Symptoms . Breathlessness . It is the most common symptom (80%). The intensity depends on the magnitude or severity of the mitral stenosis. In general, it is a progressive dyspnea on exertion, always caused by pulmonary venocapillary hypertension. Due to the pulmonary changes already mentioned, the patient with mitral stenosis is prepared to endure significant venocapillary hypertensions without as much dyspnoea repercussion as would be expected.
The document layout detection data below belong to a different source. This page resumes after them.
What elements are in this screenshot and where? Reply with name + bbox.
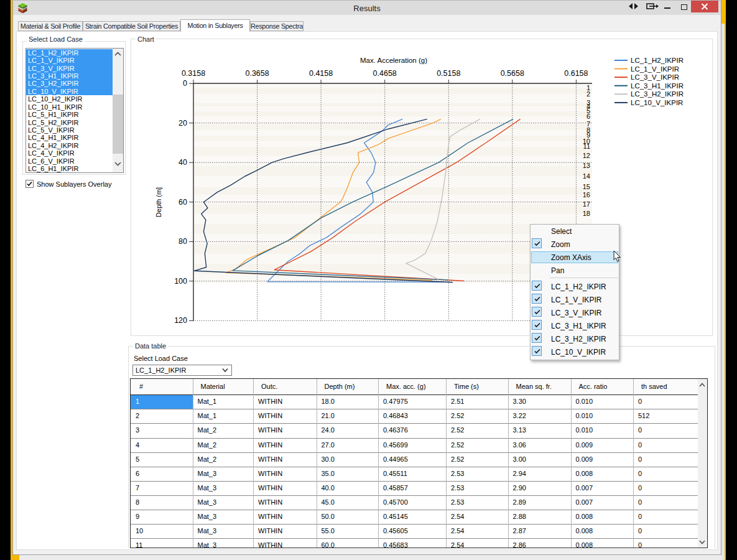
svg-text:LC_1_V_IKPIR: LC_1_V_IKPIR: [631, 65, 679, 73]
svg-text:0.3158: 0.3158: [182, 69, 205, 78]
svg-text:LC_3_V_IKPIR: LC_3_V_IKPIR: [631, 73, 679, 81]
svg-text:LC_1_H2_IKPIR: LC_1_H2_IKPIR: [631, 57, 684, 64]
svg-text:0.6158: 0.6158: [564, 69, 588, 78]
svg-text:Max. Acceleration (g): Max. Acceleration (g): [360, 57, 427, 64]
svg-text:2: 2: [586, 90, 590, 98]
svg-text:Depth (m]: Depth (m]: [155, 187, 162, 217]
svg-text:0.5158: 0.5158: [437, 69, 460, 78]
svg-text:6: 6: [586, 113, 590, 120]
svg-text:40: 40: [178, 158, 187, 167]
svg-text:0.3658: 0.3658: [245, 69, 269, 78]
svg-text:LC_3_H1_IKPIR: LC_3_H1_IKPIR: [631, 82, 684, 90]
svg-text:16: 16: [583, 191, 590, 198]
svg-text:11: 11: [583, 142, 590, 150]
svg-text:80: 80: [178, 237, 187, 246]
svg-text:60: 60: [178, 198, 187, 207]
svg-text:100: 100: [174, 277, 187, 286]
svg-text:0.5658: 0.5658: [501, 69, 524, 78]
svg-text:0.4158: 0.4158: [309, 69, 333, 78]
svg-text:120: 120: [174, 316, 187, 325]
svg-text:0: 0: [183, 79, 187, 88]
svg-text:20: 20: [178, 119, 187, 128]
svg-text:18: 18: [583, 210, 590, 217]
svg-text:0.4658: 0.4658: [373, 69, 397, 78]
svg-text:LC_3_H2_IKPIR: LC_3_H2_IKPIR: [631, 90, 684, 98]
svg-text:15: 15: [583, 183, 590, 190]
svg-text:12: 12: [583, 152, 590, 159]
svg-text:13: 13: [583, 162, 590, 169]
svg-text:17: 17: [583, 200, 590, 208]
svg-text:LC_10_V_IKPIR: LC_10_V_IKPIR: [631, 99, 683, 106]
svg-text:14: 14: [583, 172, 590, 180]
All factors that tend to increase left atrial pressure (heart disease that overload the left ventricle, tachycardia, atrial fibrillation with high ventricular rate, etc.) aggravate dyspnea.

The appearance of paroxysmal nocturnal dyspnea is important to assess the severity of the condition and its meaning varies depending on whether it occurs in isolation and related to a large cardiac work overload or whether it is repetitive and unrelated to said overload. Thus, when the patient does not present with great prior dyspnea, paroxysmal nocturnal dyspnea may occur after violent exercise and is not indicative of great severity. In contrast, the spontaneous appearance of paroxysmal nocturnal dyspnea, unrelated to exertion or significant derangement, is significant as a sign of severe chronic pulmonary venocapillary hypertension.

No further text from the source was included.